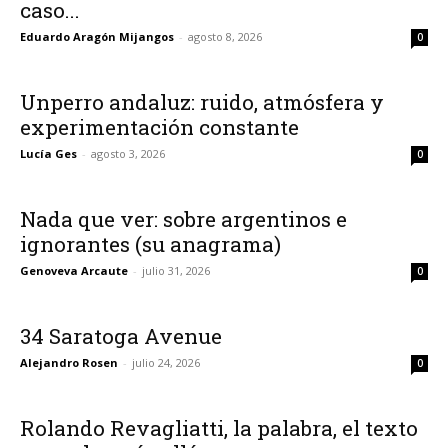
caso...
Eduardo Aragón Mijangos
-
agosto 8, 2026
0
Unperro andaluz: ruido, atmósfera y
experimentación constante
Lucía Ges
-
agosto 3, 2026
0
Nada que ver: sobre argentinos e
ignorantes (su anagrama)
Genoveva Arcaute
-
julio 31, 2026
0
34 Saratoga Avenue
Alejandro Rosen
-
julio 24, 2026
0
Rolando Revagliatti, la palabra, el texto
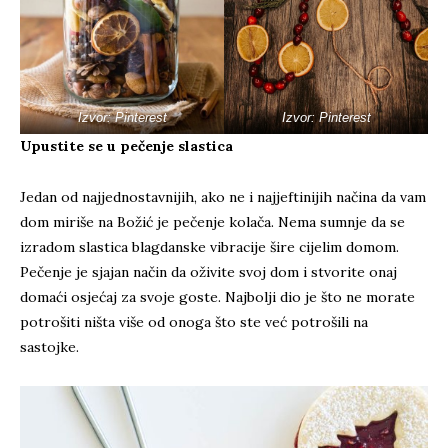
Izvor: Pinterest
Izvor: Pinterest
Upustite se u pečenje slastica
Jedan od najjednostavnijih, ako ne i najjeftinijih načina da vam
dom miriše na Božić je pečenje kolača. Nema sumnje da se
izradom slastica blagdanske vibracije šire cijelim domom.
Pečenje je sjajan način da oživite svoj dom i stvorite onaj
domaći osjećaj za svoje goste. Najbolji dio je što ne morate
potrošiti ništa više od onoga što ste već potrošili na
sastojke.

========================

Repeat verbatim the lines from the one with "Alejandro Rosen" through the end of the listing above. Include both ends, add nothing, and exclude the pictures.

Alejandro Rosen
-
julio 24, 2026
0
Rolando Revagliatti, la palabra, el texto
Izvor: Pinterest
Izvor: Pinterest
Upustite se u pečenje slastica
Jedan od najjednostavnijih, ako ne i najjeftinijih načina da vam
dom miriše na Božić je pečenje kolača. Nema sumnje da se
izradom slastica blagdanske vibracije šire cijelim domom.
Pečenje je sjajan način da oživite svoj dom i stvorite onaj
domaći osjećaj za svoje goste. Najbolji dio je što ne morate
potrošiti ništa više od onoga što ste već potrošili na
sastojke.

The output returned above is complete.